The mean age of subjects was 54 years. The mean SSPG level was 7.2 mmol/L among subjects in tertile 1, 11.3 mmol/L among those in tertile 2, and 14.3 mmol/L among those in tertile 3. The remainder of the demographics was similar. “Most importantly, body mass index among tertiles was nearly identical,” Dr. Kim said. “The only biomarker that was different was ALT, which increased with increasing tertiles. The individuals who were more insulin resistant likely had more fatty liver. We didn’t do imaging in this particular study.”
When the researchers evaluated oral glucose tolerance test data, they observed that subjects who were most insulin resistant had slightly higher glucose levels, “which we often see,” she said. “The body does try to keep glucose in a narrow range. What was dramatic were the insulin levels. The most insulin-resistant subjects had insulin levels that were double those of the least insulin-resistant subjects in tertile 1 during the oral glucose tolerance test.”
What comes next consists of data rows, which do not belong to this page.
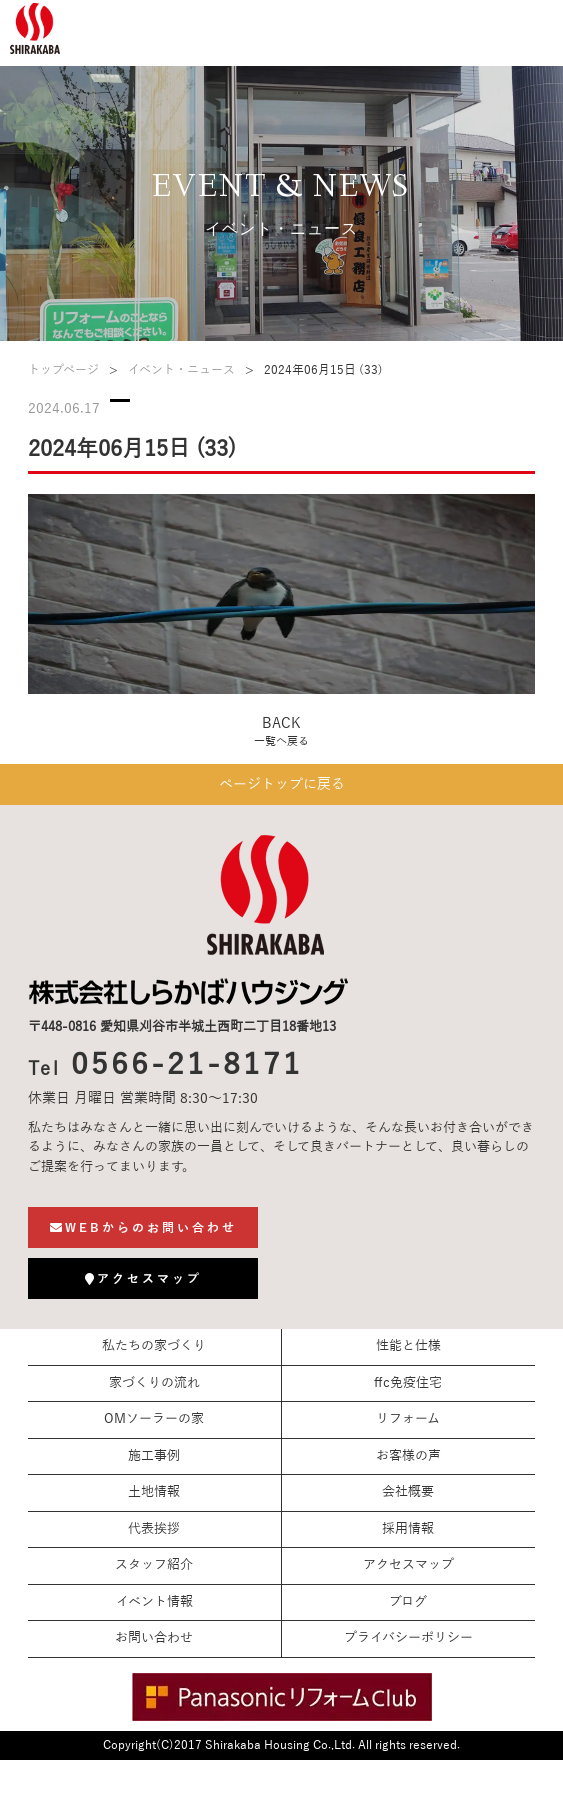 The image size is (563, 1806). Describe the element at coordinates (408, 1383) in the screenshot. I see `ffc免疫住宅` at that location.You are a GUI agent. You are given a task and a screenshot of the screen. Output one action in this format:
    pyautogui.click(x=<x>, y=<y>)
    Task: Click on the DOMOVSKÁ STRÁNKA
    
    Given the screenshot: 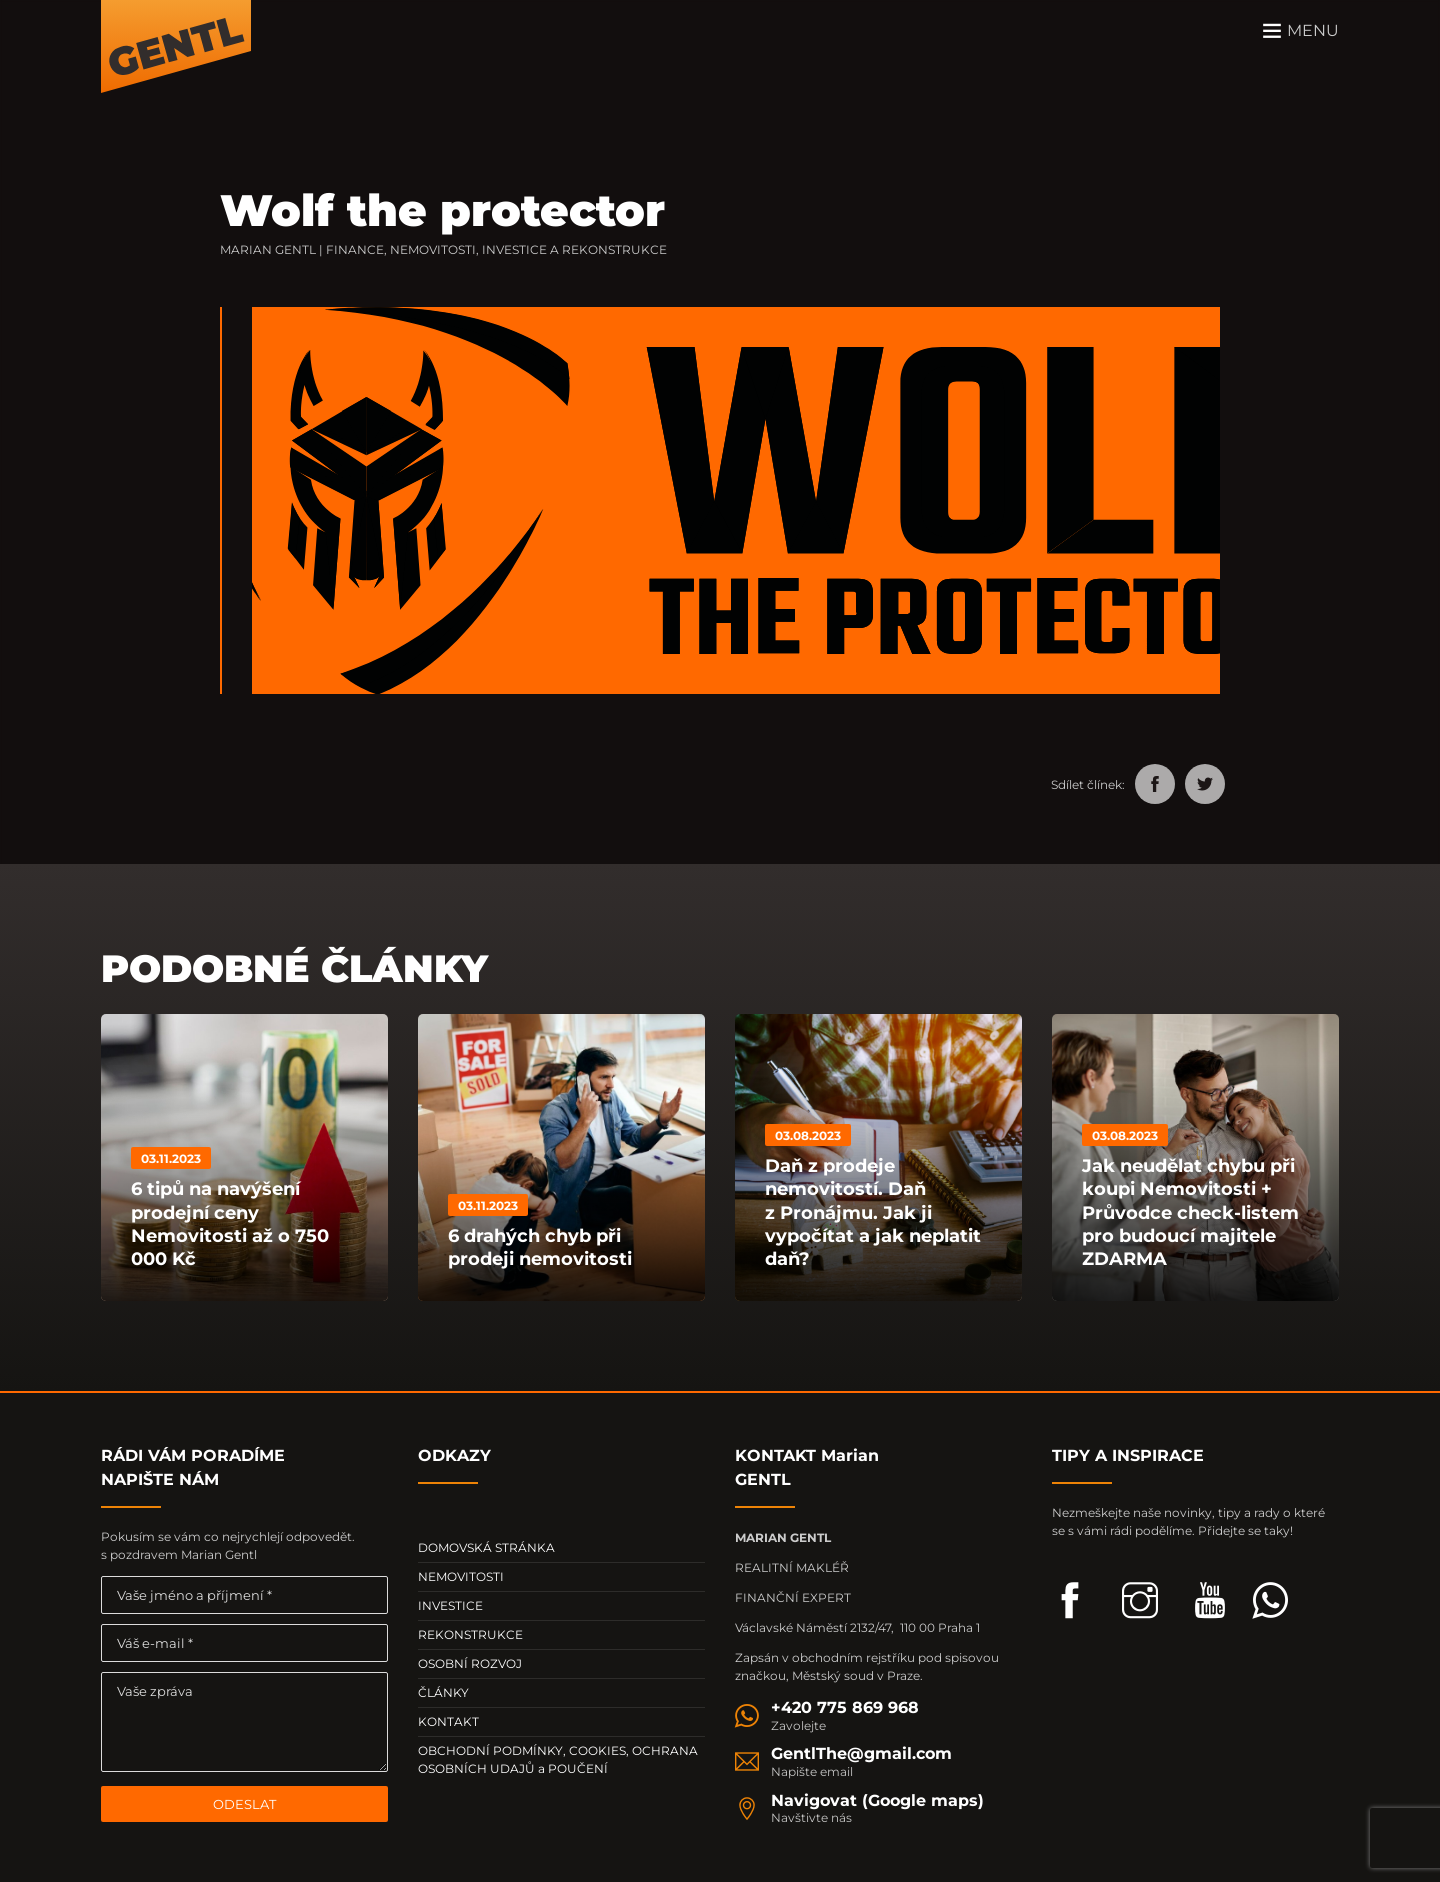 What is the action you would take?
    pyautogui.click(x=486, y=1547)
During the intravenous glucose infusion test, glucose levels rose similarly in the three groups, but those in tertile 3 had slightly higher glucose levels (P = .04). The insulin secretion rate, meanwhile, was similar among subjects in tertiles 1 and 2 but was increased significantly among subjects in tertile 3 (P less than .001). In contrast, the researchers observed a stepwise decline in insulin clearance rate from tertiles 1 to 3. Thus the insulin clearance rate was significantly different between subjects in tertile 1 and tertile 2 (P = .04) as well as between subjects in tertile 2 and those in tertile 3 (P less than .001).
“We propose that insulin resistance leads to an increase in intrahepatic fat, which decreases the insulin clearance rate and helps maintain euglycemia,” Dr. Kim concluded. “In the most insulin-resistant tertile, a decrease in insulin clearance rate is not sufficient, and an increase in the insulin secretion rate is also required. If you look at the relationship between insulin resistance and insulin clearance rate, there is a negative correlation, so the more insulin resistant you are, the lower your insulin clearance rate. However, there are insulin-resistant individuals who perhaps have higher insulin clearance rates than we think they should have. Could those individuals be at the highest risk to develop diabetes? That’s the story to which I don’t yet have an ending.” She reported having no financial disclosures.